Quali sono i problemi emersi?
“La pandemia ha fatto da lente di ingrandimento, i ragazzi che avevano uno stato psichico fragile hanno spesso avuto un’accentuazione dei loro problemi. Nella capacità di reazione dei bambini e degli adolescenti a questa questione della pandemia possiamo distinguere due fasi. La prima è quella della protezione: si è visto che con l’isolamento - con nostro stupore - arrivavano meno bambini in reparto. I bambini sembravano per certi aspetti sentirsi protetti dal fatto che non avevano più una pressione per l’apprendimento, per la scuola, stavano a casa, i genitori erano più presenti, più attenti, più in contatto con i propri figli quindi quasi c’era un effetto protettivo della pandemia. La seconda fase invece è quella della disperazione, della perdita di fiducia, dell’accentuazione dello scontro all’interno del nucleo familiare con i genitori, dell’insofferenza, dell’accentuarsi di disturbi legati all’agitazione, aggressività, scoppi d’ira, si vede di tutto”.
Quali invece le problematiche emerse con i ragazzi più grandi, con gli adolescenti?
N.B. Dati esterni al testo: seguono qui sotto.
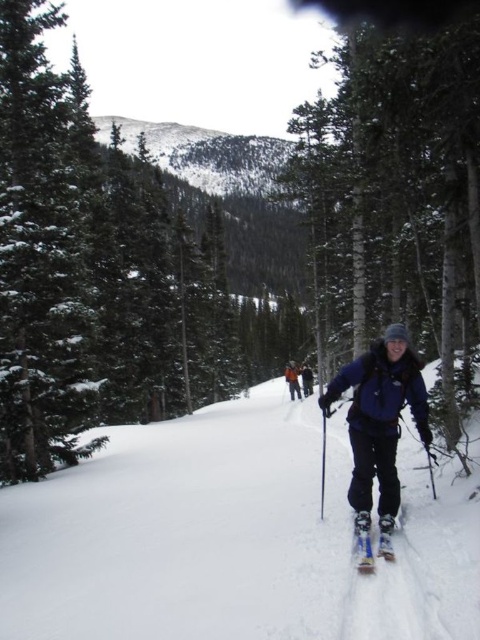 Question: Among these points, which one is nearest to the camera?

Choices:
 (A) (453, 317)
 (B) (303, 364)
 (C) (245, 451)
 (D) (369, 541)

Answer: (D)

Question: Is white snow ski slope at center to the right of smooth white snow at center from the viewer's perspective?

Choices:
 (A) yes
 (B) no

Answer: (B)

Question: Can you confirm if matte blue jacket at center is positioned to the right of orange fabric jacket at center?

Choices:
 (A) yes
 (B) no

Answer: (B)

Question: Which object appears farthest from the camera in this image?

Choices:
 (A) smooth white snow at center
 (B) white matte ski at lower center
 (C) matte blue jacket at center

Answer: (A)

Question: Considering the real-world distances, which object is closest to the white matte ski at lower center?

Choices:
 (A) smooth white snow at center
 (B) white snow ski slope at center
 (C) orange fabric jacket at center

Answer: (B)

Question: Does white matte ski at lower center have a lesser width compared to orange fabric jacket at center?

Choices:
 (A) no
 (B) yes

Answer: (B) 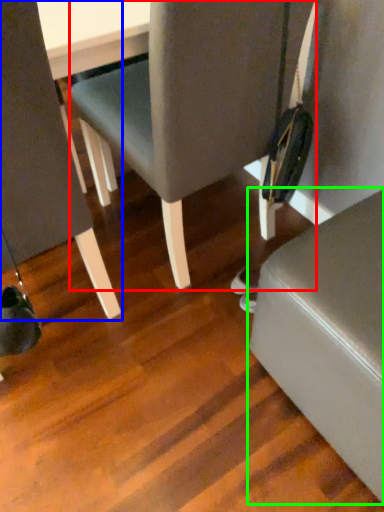 Question: Estimate the real-world distances between objects in this image. Which object is farther from chair (highlighted by a red box), chair (highlighted by a blue box) or furniture (highlighted by a green box)?

Choices:
 (A) chair
 (B) furniture

Answer: (B) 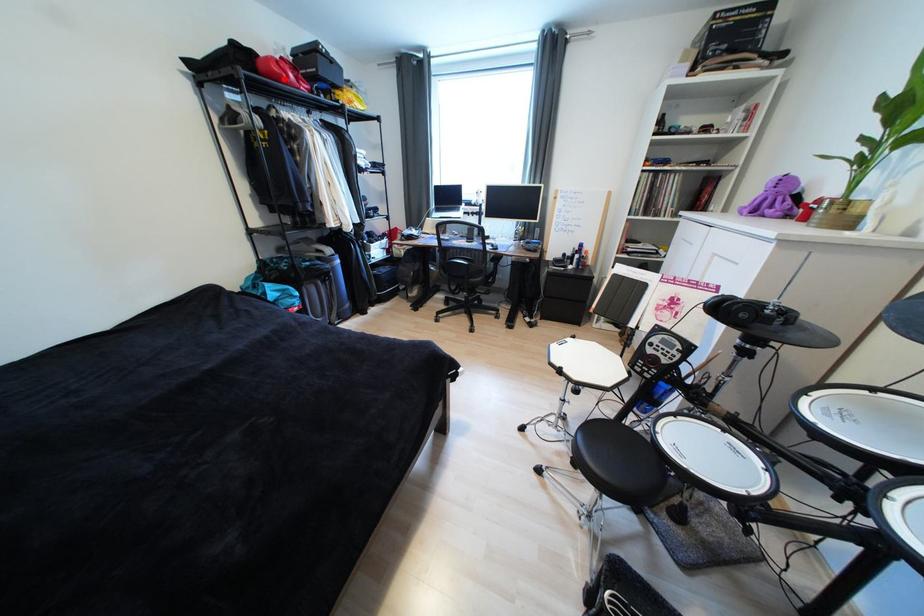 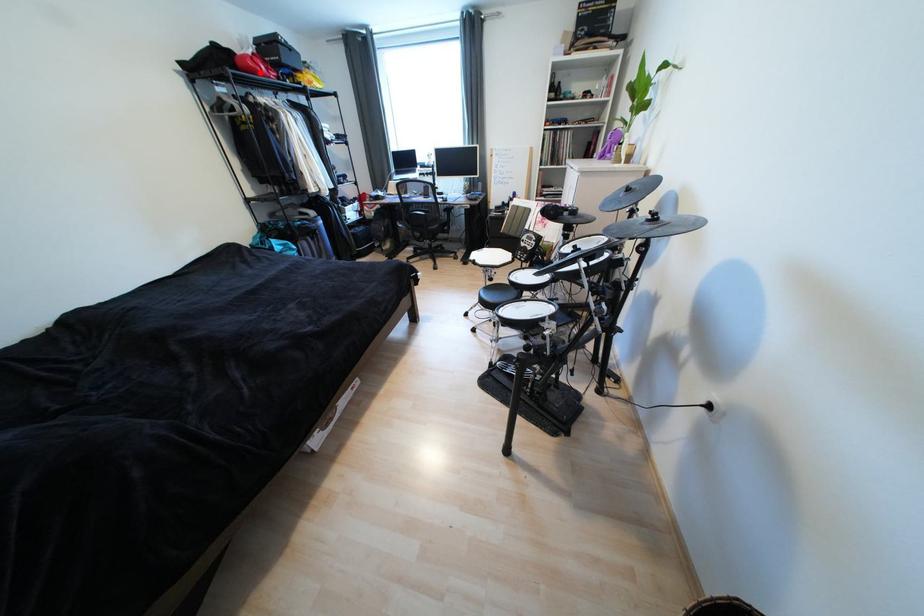 I am providing you with two images of the same scene from different viewpoints. A red point is marked on the first image and another point is marked on the second image. Is the red point in image1 aligned with the point shown in image2?

Yes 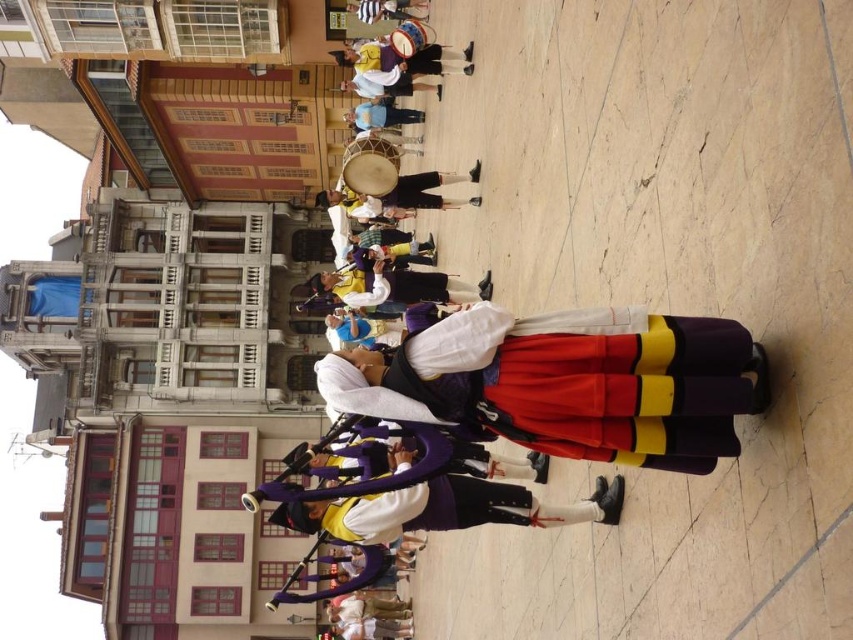 You are a photographer at the event and want to capture a photo of the purple velvet bagpipe at center and the white cotton shirt at center. Which object should you focus on first if you want to ensure both are in focus without adjusting your camera settings?

The purple velvet bagpipe at center is above the white cotton shirt at center, so focusing on the white cotton shirt at center first would ensure both are in focus since it is closer to the camera.

You are a photographer standing at the edge of the crowd. You want to capture a photo that includes both the purple velvet bagpipe at center and the white cotton shirt at center. Given that your camera has a maximum focus range of 65 feet, will you be able to include both in the same frame without moving closer?

The purple velvet bagpipe at center and the white cotton shirt at center are 64.91 feet apart. Since the distance between them is less than the camera maximum focus range of 65 feet, you can include both in the same frame without moving closer.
“Se parliamo dell’adolescenza parliamo di un periodo della vita caratterizzato da un’accentuazione della sensibilità agli stimoli sociali e anche da un’accentuazione del bisogno d’interazione sociale con i coetanei, oltre che una situazione di conflitto interiore rispetto alla conquista di un'autonomia psichica. Quindi un momento critico nella crescita. Questo ha determinato un aumento del 30% dei comportamenti autolesivi e dei tentativi di suicidio, come segnalato da diversi reparti in Italia, e un aumento dei comportamenti di autoreclusione tipo Hikikomori, con l’adolescente che si chiude in casa, non esce più e riduce tutti i contatti. E poi un’amplificazione dei contrasti con i genitori, delle crisi di rabbia e aggressività e naturalmente ansia, depressione, stress”.
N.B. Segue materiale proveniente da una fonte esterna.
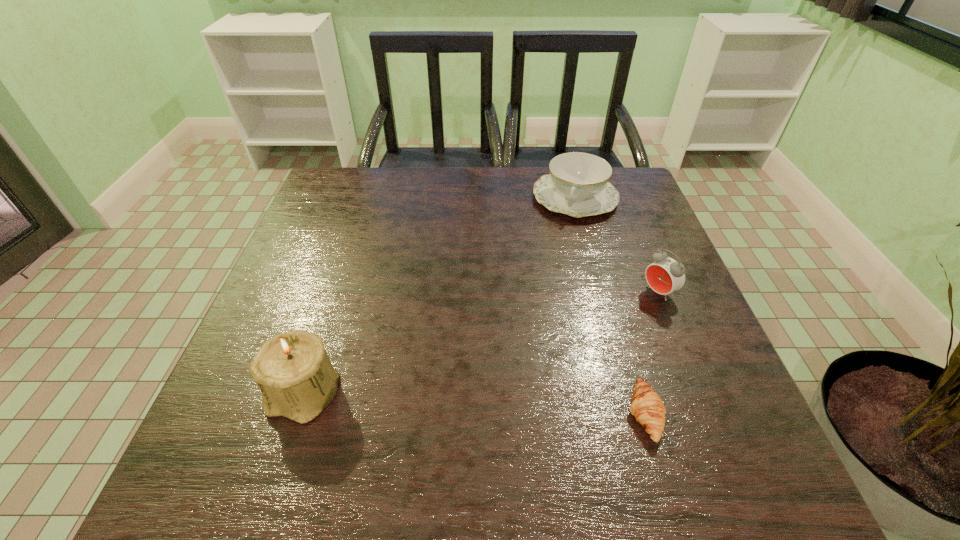 Where is `vacant space on the desktop that is between the candle_holder and the pastry and is positioned on the face of the third shortest object`? The image size is (960, 540). vacant space on the desktop that is between the candle_holder and the pastry and is positioned on the face of the third shortest object is located at coordinates (473, 403).

Locate an element on the screen. vacant space on the desktop that is between the tallest object and the shortest object and is positioned on the handle side of the chinaware is located at coordinates (504, 406). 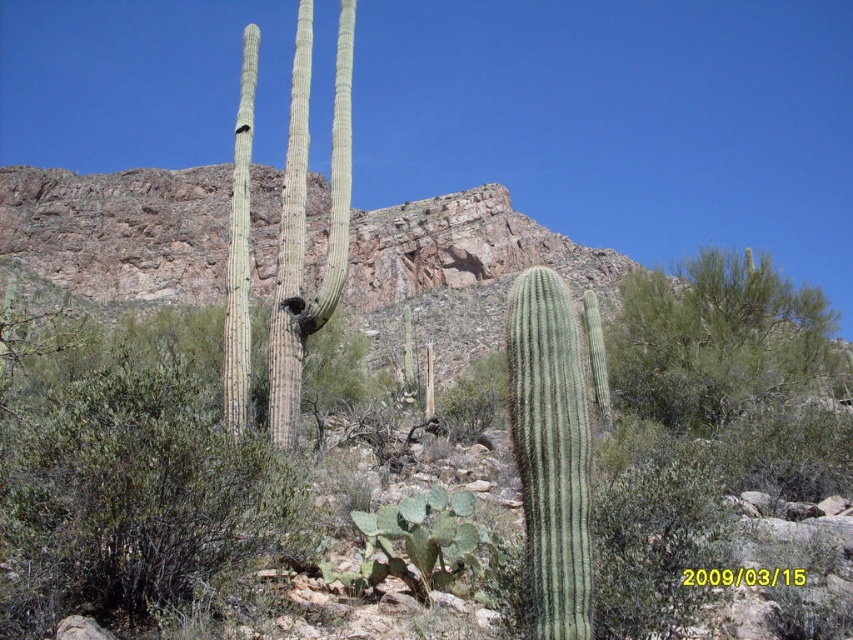 Does green ribbed cactus at center have a larger size compared to green spiny cactus at lower center?

Actually, green ribbed cactus at center might be smaller than green spiny cactus at lower center.

Does green ribbed cactus at center appear on the right side of green spiny cactus at lower center?

Indeed, green ribbed cactus at center is positioned on the right side of green spiny cactus at lower center.

Which is behind, point (538, 419) or point (488, 563)?

Point (488, 563)

The height and width of the screenshot is (640, 853). I want to click on green ribbed cactus at center, so click(x=550, y=451). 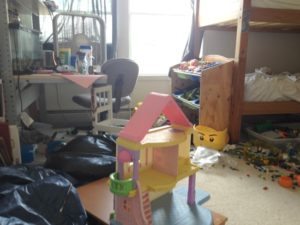 At what (x,y) coordinates should I click in order to perform the action: click on windows. Please return your answer as a coordinate pair (x, y). The image size is (300, 225). Looking at the image, I should click on (159, 29), (82, 2), (47, 24). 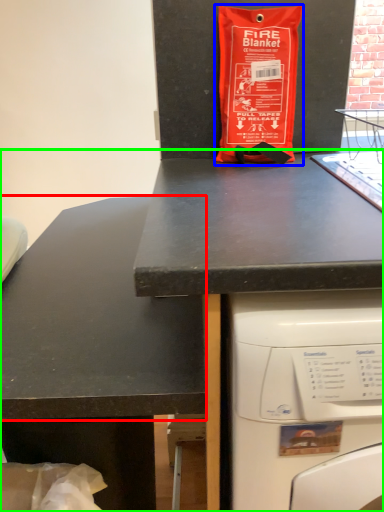 Question: Which is farther away from counter top (highlighted by a red box)? bag (highlighted by a blue box) or desk (highlighted by a green box)?

Choices:
 (A) bag
 (B) desk

Answer: (A)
Cosa si sente di consigliare a un genitore come primo rimedio per tentare di attutire il colpo?
“I genitori hanno le loro capacità protettive, come tutti gli adulti e anche i terapeuti, limitate: non si possono cambiare le situazioni difficili come quella che stiamo vivendo. Però certamente è dimostrato che è molto utile mantenere aperto un dialogo costante nel tempo. L’aperta discussione della situazione pandemica è da consigliare. I genitori devono mantenere un atteggiamento propositivo e di fiducia di fronte ai propri figli, incoraggiandoli e rassicurandoli sul fatto che ne usciremo e ci libereremo da questo dramma. Un aspetto che si è dimostrato prezioso per la resilienza è stato l’utilizzo di internet, soprattutto come mezzo online di contatto sociale perché ha attenuato l’isolamento fisico e sociale. Bisogna controllare e moderare quest’utilizzo ma anche sapere che il contatto sociale attraverso i social e i mezzi di comunicazione online è stato fondamentale per i giovani. Naturalmente in presenza di situazioni psicopatologiche gravi bisogna ricorrere agli specialisti e farsi aiutare da un punto di vista sia psicologico che neuropsichiatrico”.